- WHAT YOU WILL DO: Repeat the whole listing exactly as it appears.

- INPUT FOR THIS TASK:
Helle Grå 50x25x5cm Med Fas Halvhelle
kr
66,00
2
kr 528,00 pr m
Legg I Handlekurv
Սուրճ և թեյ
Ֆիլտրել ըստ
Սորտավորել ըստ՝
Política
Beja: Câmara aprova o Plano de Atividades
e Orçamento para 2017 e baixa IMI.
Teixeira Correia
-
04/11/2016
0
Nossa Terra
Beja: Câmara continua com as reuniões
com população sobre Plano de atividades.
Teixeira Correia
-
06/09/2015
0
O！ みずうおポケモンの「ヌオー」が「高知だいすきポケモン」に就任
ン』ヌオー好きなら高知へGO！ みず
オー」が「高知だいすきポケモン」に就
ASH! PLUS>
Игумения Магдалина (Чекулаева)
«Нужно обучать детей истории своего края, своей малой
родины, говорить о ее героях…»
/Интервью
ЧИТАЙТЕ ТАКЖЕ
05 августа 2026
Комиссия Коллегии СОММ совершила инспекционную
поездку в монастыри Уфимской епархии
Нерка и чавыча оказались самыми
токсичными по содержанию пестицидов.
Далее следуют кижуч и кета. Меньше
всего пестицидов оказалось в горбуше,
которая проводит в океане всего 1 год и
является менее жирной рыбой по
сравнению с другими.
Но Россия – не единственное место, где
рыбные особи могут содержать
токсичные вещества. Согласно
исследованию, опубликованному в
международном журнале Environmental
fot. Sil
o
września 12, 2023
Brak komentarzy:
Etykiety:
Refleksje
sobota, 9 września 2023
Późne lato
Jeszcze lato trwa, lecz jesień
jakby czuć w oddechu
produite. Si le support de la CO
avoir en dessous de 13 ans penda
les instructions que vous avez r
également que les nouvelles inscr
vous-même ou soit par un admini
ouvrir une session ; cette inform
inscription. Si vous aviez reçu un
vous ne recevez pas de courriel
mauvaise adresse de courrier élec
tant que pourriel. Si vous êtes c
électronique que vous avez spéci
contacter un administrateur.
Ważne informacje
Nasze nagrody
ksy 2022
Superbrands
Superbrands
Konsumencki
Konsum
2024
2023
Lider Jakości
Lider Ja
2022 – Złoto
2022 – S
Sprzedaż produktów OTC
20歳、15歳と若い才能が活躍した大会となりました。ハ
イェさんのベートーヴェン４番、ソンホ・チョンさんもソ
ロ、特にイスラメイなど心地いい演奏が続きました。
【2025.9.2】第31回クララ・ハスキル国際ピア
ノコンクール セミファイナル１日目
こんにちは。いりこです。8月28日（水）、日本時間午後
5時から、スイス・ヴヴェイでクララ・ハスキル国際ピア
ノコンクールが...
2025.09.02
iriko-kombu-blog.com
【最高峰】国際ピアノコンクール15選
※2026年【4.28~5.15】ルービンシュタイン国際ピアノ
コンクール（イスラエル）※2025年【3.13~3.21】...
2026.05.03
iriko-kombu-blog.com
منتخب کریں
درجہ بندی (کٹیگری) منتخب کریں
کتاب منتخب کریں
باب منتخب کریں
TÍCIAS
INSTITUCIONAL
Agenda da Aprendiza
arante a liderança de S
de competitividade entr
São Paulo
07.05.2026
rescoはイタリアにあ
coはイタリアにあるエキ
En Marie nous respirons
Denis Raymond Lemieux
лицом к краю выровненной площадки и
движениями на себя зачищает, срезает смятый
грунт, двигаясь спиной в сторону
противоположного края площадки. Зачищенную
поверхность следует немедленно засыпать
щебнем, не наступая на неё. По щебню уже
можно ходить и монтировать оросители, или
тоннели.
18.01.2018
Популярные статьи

- EXERCISE SOLUTION:
Helle Grå 50x25x5cm Med Fas Halvhelle
kr
66,00
2
kr 528,00 pr m
Legg I Handlekurv
Սուրճ և թեյ
Ֆիլտրել ըստ
Սորտավորել ըստ՝
Política
Beja: Câmara aprova o Plano de Atividades
e Orçamento para 2017 e baixa IMI.
Teixeira Correia
-
04/11/2016
0
Nossa Terra
Beja: Câmara continua com as reuniões
com população sobre Plano de atividades.
Teixeira Correia
-
06/09/2015
0
O！ みずうおポケモンの「ヌオー」が「高知だいすきポケモン」に就任
ン』ヌオー好きなら高知へGO！ みず
オー」が「高知だいすきポケモン」に就
ASH! PLUS>
Игумения Магдалина (Чекулаева)
«Нужно обучать детей истории своего края, своей малой
родины, говорить о ее героях…»
/Интервью
ЧИТАЙТЕ ТАКЖЕ
05 августа 2026
Комиссия Коллегии СОММ совершила инспекционную
поездку в монастыри Уфимской епархии
Нерка и чавыча оказались самыми
токсичными по содержанию пестицидов.
Далее следуют кижуч и кета. Меньше
всего пестицидов оказалось в горбуше,
которая проводит в океане всего 1 год и
является менее жирной рыбой по
сравнению с другими.
Но Россия – не единственное место, где
рыбные особи могут содержать
токсичные вещества. Согласно
исследованию, опубликованному в
международном журнале Environmental
fot. Sil
o
września 12, 2023
Brak komentarzy:
Etykiety:
Refleksje
sobota, 9 września 2023
Późne lato
Jeszcze lato trwa, lecz jesień
jakby czuć w oddechu
produite. Si le support de la CO
avoir en dessous de 13 ans penda
les instructions que vous avez r
également que les nouvelles inscr
vous-même ou soit par un admini
ouvrir une session ; cette inform
inscription. Si vous aviez reçu un
vous ne recevez pas de courriel
mauvaise adresse de courrier élec
tant que pourriel. Si vous êtes c
électronique que vous avez spéci
contacter un administrateur.
Ważne informacje
Nasze nagrody
ksy 2022
Superbrands
Superbrands
Konsumencki
Konsum
2024
2023
Lider Jakości
Lider Ja
2022 – Złoto
2022 – S
Sprzedaż produktów OTC
20歳、15歳と若い才能が活躍した大会となりました。ハ
イェさんのベートーヴェン４番、ソンホ・チョンさんもソ
ロ、特にイスラメイなど心地いい演奏が続きました。
【2025.9.2】第31回クララ・ハスキル国際ピア
ノコンクール セミファイナル１日目
こんにちは。いりこです。8月28日（水）、日本時間午後
5時から、スイス・ヴヴェイでクララ・ハスキル国際ピア
ノコンクールが...
2025.09.02
iriko-kombu-blog.com
【最高峰】国際ピアノコンクール15選
※2026年【4.28~5.15】ルービンシュタイン国際ピアノ
コンクール（イスラエル）※2025年【3.13~3.21】...
2026.05.03
iriko-kombu-blog.com
منتخب کریں
درجہ بندی (کٹیگری) منتخب کریں
کتاب منتخب کریں
باب منتخب کریں
TÍCIAS
INSTITUCIONAL
Agenda da Aprendiza
arante a liderança de S
de competitividade entr
São Paulo
07.05.2026
rescoはイタリアにあ
coはイタリアにあるエキ
En Marie nous respirons
Denis Raymond Lemieux
лицом к краю выровненной площадки и
движениями на себя зачищает, срезает смятый
грунт, двигаясь спиной в сторону
противоположного края площадки. Зачищенную
поверхность следует немедленно засыпать
щебнем, не наступая на неё. По щебню уже
можно ходить и монтировать оросители, или
тоннели.
18.01.2018
Популярные статьи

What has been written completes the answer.